# Work order
Make the copy match the entries below exactly, with no pictures carried over.
[[ Data for review, beginning ]]
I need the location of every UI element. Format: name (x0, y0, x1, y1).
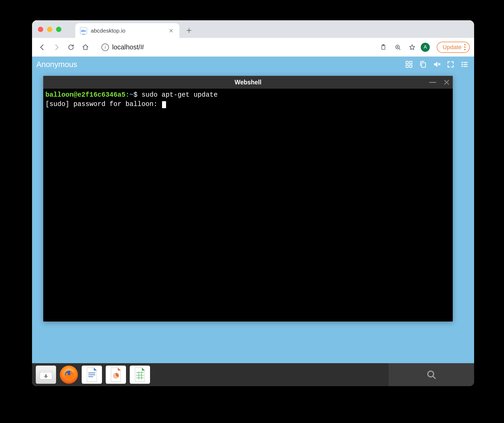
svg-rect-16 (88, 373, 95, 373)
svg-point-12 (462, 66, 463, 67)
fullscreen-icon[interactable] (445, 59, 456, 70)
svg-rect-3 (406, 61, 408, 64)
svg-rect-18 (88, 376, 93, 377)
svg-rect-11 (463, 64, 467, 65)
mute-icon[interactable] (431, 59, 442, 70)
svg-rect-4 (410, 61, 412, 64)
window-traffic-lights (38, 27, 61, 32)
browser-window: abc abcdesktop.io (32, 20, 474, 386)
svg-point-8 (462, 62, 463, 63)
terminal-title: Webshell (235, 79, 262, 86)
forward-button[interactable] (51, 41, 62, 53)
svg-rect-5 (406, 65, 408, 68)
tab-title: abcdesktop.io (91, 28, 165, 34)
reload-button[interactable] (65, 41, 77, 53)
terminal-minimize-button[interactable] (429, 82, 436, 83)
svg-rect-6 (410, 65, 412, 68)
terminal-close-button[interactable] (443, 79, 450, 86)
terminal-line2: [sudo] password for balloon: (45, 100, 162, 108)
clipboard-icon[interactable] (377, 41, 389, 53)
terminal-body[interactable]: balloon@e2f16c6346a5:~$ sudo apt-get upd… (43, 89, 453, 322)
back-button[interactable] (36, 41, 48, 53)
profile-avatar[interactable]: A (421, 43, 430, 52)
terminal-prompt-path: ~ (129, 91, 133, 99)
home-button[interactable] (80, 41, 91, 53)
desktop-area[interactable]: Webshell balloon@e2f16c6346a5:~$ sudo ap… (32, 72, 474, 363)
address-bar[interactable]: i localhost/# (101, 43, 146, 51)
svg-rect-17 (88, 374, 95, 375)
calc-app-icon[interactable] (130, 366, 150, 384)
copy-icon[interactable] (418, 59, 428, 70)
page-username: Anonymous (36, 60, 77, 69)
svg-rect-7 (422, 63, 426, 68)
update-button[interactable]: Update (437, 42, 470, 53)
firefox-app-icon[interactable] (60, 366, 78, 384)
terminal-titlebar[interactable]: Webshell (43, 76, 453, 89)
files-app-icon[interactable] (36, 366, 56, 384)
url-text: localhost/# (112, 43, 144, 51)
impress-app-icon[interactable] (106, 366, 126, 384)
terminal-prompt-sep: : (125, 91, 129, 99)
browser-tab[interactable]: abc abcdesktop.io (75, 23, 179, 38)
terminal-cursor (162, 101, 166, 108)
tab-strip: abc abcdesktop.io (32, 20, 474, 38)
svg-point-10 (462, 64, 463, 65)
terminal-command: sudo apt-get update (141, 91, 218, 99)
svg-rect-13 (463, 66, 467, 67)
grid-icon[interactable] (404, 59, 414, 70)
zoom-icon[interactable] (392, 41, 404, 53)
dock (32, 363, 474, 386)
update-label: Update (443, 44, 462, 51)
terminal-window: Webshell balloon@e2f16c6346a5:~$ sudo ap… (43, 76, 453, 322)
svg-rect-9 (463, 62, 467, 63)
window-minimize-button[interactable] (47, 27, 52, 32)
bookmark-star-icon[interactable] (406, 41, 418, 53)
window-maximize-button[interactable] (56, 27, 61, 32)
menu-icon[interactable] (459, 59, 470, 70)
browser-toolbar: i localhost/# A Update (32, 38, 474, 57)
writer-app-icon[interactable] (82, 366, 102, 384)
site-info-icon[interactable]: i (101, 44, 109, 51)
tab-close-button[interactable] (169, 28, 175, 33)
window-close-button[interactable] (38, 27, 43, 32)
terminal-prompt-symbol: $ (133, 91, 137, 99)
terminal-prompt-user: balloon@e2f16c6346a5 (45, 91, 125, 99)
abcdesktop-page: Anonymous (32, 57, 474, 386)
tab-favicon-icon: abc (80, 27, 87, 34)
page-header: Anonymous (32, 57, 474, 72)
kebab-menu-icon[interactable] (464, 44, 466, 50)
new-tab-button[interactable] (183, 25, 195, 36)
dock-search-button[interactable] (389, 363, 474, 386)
[[ Data for review, end ]]
# Problem solution
I need the location of every UI element. Format: name (x0, y0, x1, y1).
svg-rect-16 (88, 373, 95, 373)
svg-point-12 (462, 66, 463, 67)
fullscreen-icon[interactable] (445, 59, 456, 70)
svg-rect-3 (406, 61, 408, 64)
svg-rect-18 (88, 376, 93, 377)
svg-rect-11 (463, 64, 467, 65)
mute-icon[interactable] (431, 59, 442, 70)
svg-rect-4 (410, 61, 412, 64)
window-traffic-lights (38, 27, 61, 32)
browser-window: abc abcdesktop.io (32, 20, 474, 386)
svg-point-8 (462, 62, 463, 63)
terminal-title: Webshell (235, 79, 262, 86)
forward-button[interactable] (51, 41, 62, 53)
svg-rect-5 (406, 65, 408, 68)
tab-title: abcdesktop.io (91, 28, 165, 34)
reload-button[interactable] (65, 41, 77, 53)
terminal-minimize-button[interactable] (429, 82, 436, 83)
svg-rect-6 (410, 65, 412, 68)
terminal-close-button[interactable] (443, 79, 450, 86)
terminal-line2: [sudo] password for balloon: (45, 100, 162, 108)
clipboard-icon[interactable] (377, 41, 389, 53)
terminal-body[interactable]: balloon@e2f16c6346a5:~$ sudo apt-get upd… (43, 89, 453, 322)
back-button[interactable] (36, 41, 48, 53)
profile-avatar[interactable]: A (421, 43, 430, 52)
terminal-prompt-path: ~ (129, 91, 133, 99)
home-button[interactable] (80, 41, 91, 53)
desktop-area[interactable]: Webshell balloon@e2f16c6346a5:~$ sudo ap… (32, 72, 474, 363)
address-bar[interactable]: i localhost/# (101, 43, 146, 51)
svg-rect-17 (88, 374, 95, 375)
calc-app-icon[interactable] (130, 366, 150, 384)
copy-icon[interactable] (418, 59, 428, 70)
page-username: Anonymous (36, 60, 77, 69)
svg-rect-7 (422, 63, 426, 68)
update-button[interactable]: Update (437, 42, 470, 53)
firefox-app-icon[interactable] (60, 366, 78, 384)
terminal-titlebar[interactable]: Webshell (43, 76, 453, 89)
files-app-icon[interactable] (36, 366, 56, 384)
url-text: localhost/# (112, 43, 144, 51)
impress-app-icon[interactable] (106, 366, 126, 384)
terminal-prompt-sep: : (125, 91, 129, 99)
browser-tab[interactable]: abc abcdesktop.io (75, 23, 179, 38)
terminal-cursor (162, 101, 166, 108)
tab-strip: abc abcdesktop.io (32, 20, 474, 38)
svg-point-10 (462, 64, 463, 65)
terminal-command: sudo apt-get update (141, 91, 218, 99)
svg-rect-13 (463, 66, 467, 67)
grid-icon[interactable] (404, 59, 414, 70)
zoom-icon[interactable] (392, 41, 404, 53)
dock (32, 363, 474, 386)
update-label: Update (443, 44, 462, 51)
terminal-window: Webshell balloon@e2f16c6346a5:~$ sudo ap… (43, 76, 453, 322)
svg-rect-9 (463, 62, 467, 63)
window-minimize-button[interactable] (47, 27, 52, 32)
bookmark-star-icon[interactable] (406, 41, 418, 53)
window-maximize-button[interactable] (56, 27, 61, 32)
menu-icon[interactable] (459, 59, 470, 70)
browser-toolbar: i localhost/# A Update (32, 38, 474, 57)
writer-app-icon[interactable] (82, 366, 102, 384)
site-info-icon[interactable]: i (101, 44, 109, 51)
tab-close-button[interactable] (169, 28, 175, 33)
window-close-button[interactable] (38, 27, 43, 32)
terminal-prompt-symbol: $ (133, 91, 137, 99)
terminal-prompt-user: balloon@e2f16c6346a5 (45, 91, 125, 99)
abcdesktop-page: Anonymous (32, 57, 474, 386)
tab-favicon-icon: abc (80, 27, 87, 34)
page-header: Anonymous (32, 57, 474, 72)
kebab-menu-icon[interactable] (464, 44, 466, 50)
new-tab-button[interactable] (183, 25, 195, 36)
dock-search-button[interactable] (389, 363, 474, 386)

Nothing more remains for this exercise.